Si l’ensemble des symptômes moteurs laisse sous entendre à une maladie de Parkinson, le développement de la démence à corps de Lewy cause aussi une démence post parkinson. En effet, les corps de Lewy sont des dépôts anormaux qui s’accumulent dans les neurones du cerveau, provoquant des troubles précoces similaires à ceux des patients parkinsoniens. 

Peut-on freiner la progression de la maladie?

S’il n’existe pas de traitement pour en guérir complètement, des médicaments peuvent atténuer ces problèmes de santé. C’est pourquoi il est primordial de consulter un médecin si vous remarquez plusieurs de ces 5 signes avant-coureurs, sur vous ou un de vos proches. Le spécialiste décidera s’il faut procéder au diagnostic de la maladie de Parkinson et proposera le traitement aux meilleurs résultats.

Pour rappel, 200 000 Français sont atteints de cette affection neurologique. Avec 25 000 nouvelles personnes diagnostiquées chaque année, le nombre de jeunes malades pourrait doubler d’ici 2030.

Quelles sont les autres maladies entraînant des signes similaires aux premiers symptômes de Parkinson ?
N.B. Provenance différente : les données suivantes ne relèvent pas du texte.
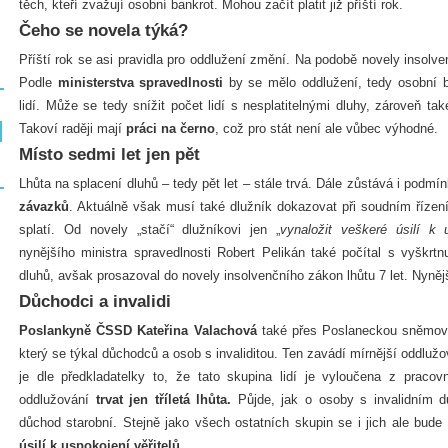
těch, kteří zvažují osobní bankrot. Mohou začít platit již příští rok.
Čeho se novela týká?
Příští rok se asi pravidla pro oddlužení změní. Na podobě novely insolve
Podle
ministerstva spravedlnosti
by se mělo oddlužení, tedy osobní ba
lidí. Může se tedy snížit počet lidí s nesplatitelnými dluhy, zároveň také
Takoví raději mají
práci na černo
, což pro stát není ale vůbec výhodné.
Místo sedmi let jen pět
Lhůta na splacení dluhů – tedy pět let – stále trvá. Dále zůstává i podm
závazků
. Aktuálně však musí také dlužník dokazovat při soudním řízen
splatí. Od novely „stačí“ dlužníkovi jen „
vynaložit veškeré úsilí k u
nynějšího ministra spravedlnosti Robert Pelikán také počítal s vyškrtn
dluhů, avšak prosazoval do novely insolvenčního zákon lhůtu 7 let. Nynější 
Důchodci a invalidi
Poslankyně ČSSD Kateřina Valachová
také přes Poslaneckou sněmovn
který se týkal důchodců a osob s invaliditou. Ten zavádí mírnější oddl
je dle předkladatelky to, že tato skupina lidí je vyloučena z pracov
oddlužování
trvat jen tříletá lhůta.
Půjde, jak o osoby s invalidním dů
důchod starobní. Stejně jako všech ostatních skupin se i jich ale bude
úsilí k uspokojení věřitelů.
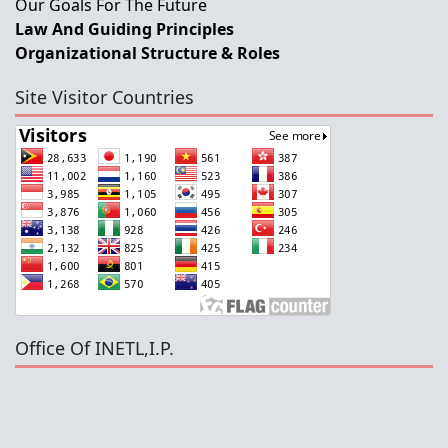
Our Goals For The Future
Law And Guiding Principles
Organizational Structure & Roles
Site Visitor Countries
Office Of INETL,I.P.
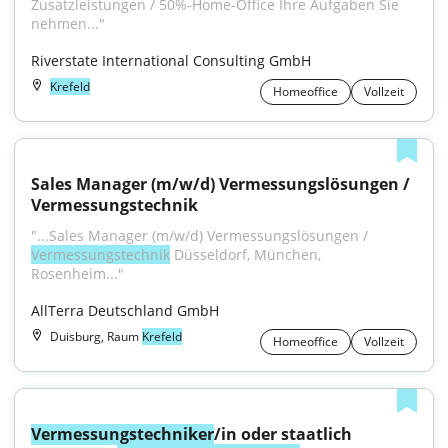
Zusatzleistungen / 50%-Home-Office Ihre Aufgaben Sie 
nehmen..."
Riverstate International Consulting GmbH
Krefeld
Homeoffice
Vollzeit
Sales Manager (m/w/d) Vermessungslösungen / 
Vermessungstechnik
"...Sales Manager (m/w/d) Vermessungslösungen / 
Vermessungstechnik
 Düsseldorf, München, 
Rosenheim..."
AllTerra Deutschland GmbH
Duisburg, Raum
Krefeld
Homeoffice
Vollzeit
Vermessungstechniker
/in oder staatlich 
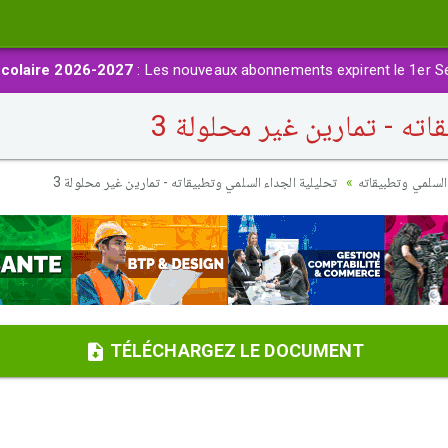
colaire 2026-2027
: Les nouveaux abonnements expirent le 1er S
ته - تمارين غير محلولة 3
السلمي وتطبيقاته
تحليلية الجداء السلمي وتطبيقاته - تمارين غير محلولة 3
TÉLÉCHARGEZ LE DOCUMENT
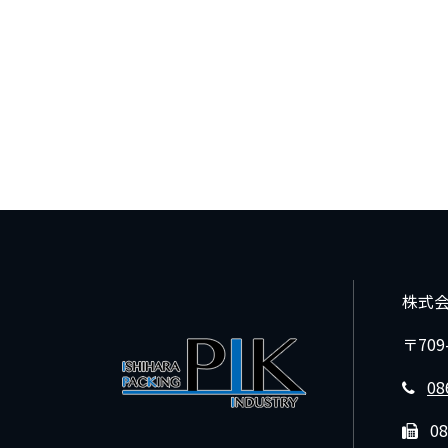
株式
〒70
08
08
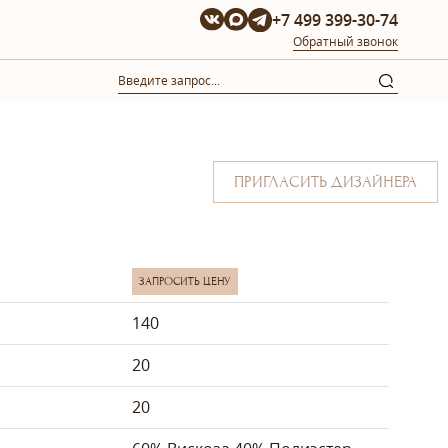
+7 499 399-30-74
Обратный звонок
ПРИГЛАСИТЬ ДИЗАЙНЕРА
ЗАПРОСИТЬ ЦЕНУ
140
20
20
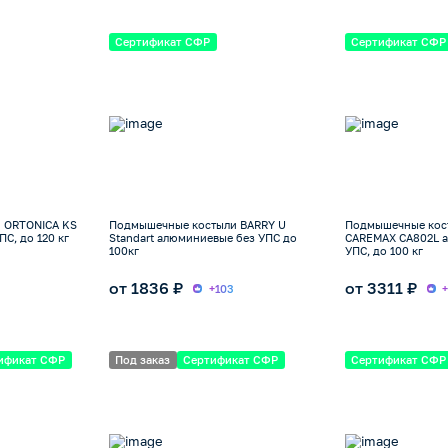
Сертификат СФР
Сертификат СФР
 ORTONICA KS
Подмышечные костыли BARRY U
Подмышечные кос
С, до 120 кг
Standart алюминиевые без УПС до
CAREMAX CA802L 
100кг
УПС, до 100 кг
от 1836 ₽
от 3311 ₽
+103
ификат СФР
Под заказ
Сертификат СФР
Сертификат СФР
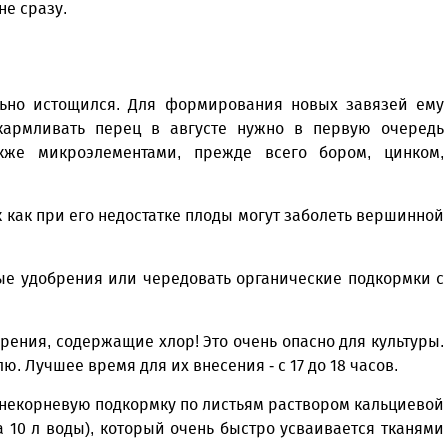
не сразу.
ильно истощился. Для формирования новых завязей ему
кармливать перец в августе нужно в первую очередь
кже микроэлементами, прежде всего бором, цинком,
к как при его недостатке плоды могут заболеть вершинной
ые удобрения или чередовать органические подкормки с
рения, содержащие хлор! Это очень опасно для культуры.
. Лучшее время для их внесения - с 17 до 18 часов.
внекорневую подкормку по листьям раствором кальциевой
а 10 л воды), который очень быстро усваивается тканями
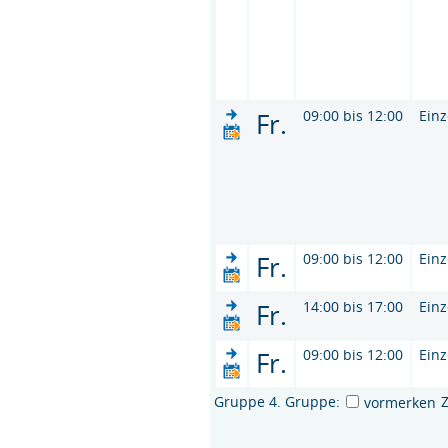
Fr.
09:00 bis 12:00
Einz
Fr.
09:00 bis 12:00
Einz
Fr.
14:00 bis 17:00
Einz
Fr.
09:00 bis 12:00
Einz
Gruppe 4. Gruppe:
vormerken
La maladie de Parkinson est souvent associée à des symptômes moteurs caractéristiques. Cependant, ses premiers signes peuvent facilement être confondus avec d’autres affections et maladies. Cette confusion peut retarder le diagnostic et les traitements appropriés.

  • Tremblement au repos vs tremblement d’action : le symptôme le plus emblématique de la maladie de Parkinson est le tremblement au repos. Cela signifie que le tremblement se produit lorsque le membre affecté est au repos. Il s’arrête généralement lorsqu’il est en mouvement. Il peut être confondu avec le tremblement essentiel. Cependant, celui-ci se manifeste principalement lors de l’exécution d’une action, comme écrire ou tenir un objet. Bien que distincts, ces tremblements peuvent être difficiles à différencier, surtout au début.
  • Difficulté de concentration : elles peuvent être entraînées par des troubles de l’attention (TDA), la dépression, l’anxiété et la sclérose en plaques. Des conditions comme le syndrome de fatigue chronique ou l’apnée du sommeil peuvent aussi causer des difficultés de concentration.
  • État dépressif : la dépression est un trouble en soi, du reste assez fréquent chez les personnes âgées. Son apparition peut être due à de nombreuses autres conditions, y compris des déséquilibres hormonaux (comme l’hypothyroïdie), les effets secondaires de certains médicaments ou d’autres maladies neurodégénératives.
  • Troubles du sommeil : ils sont parfois dus à des facteurs comme l’apnée du sommeil, le syndrome des jambes sans repos, l’anxiété, la dépression ou même certaines affections cardiaques.
  • Micrographie : les affections provoquant une faiblesse musculaire ou des troubles du mouvement sont également susceptibles d’entraîner des changements dans l’écriture. C’est le cas notamment de certaines formes de dystrophie musculaire ou de la sclérose en plaques.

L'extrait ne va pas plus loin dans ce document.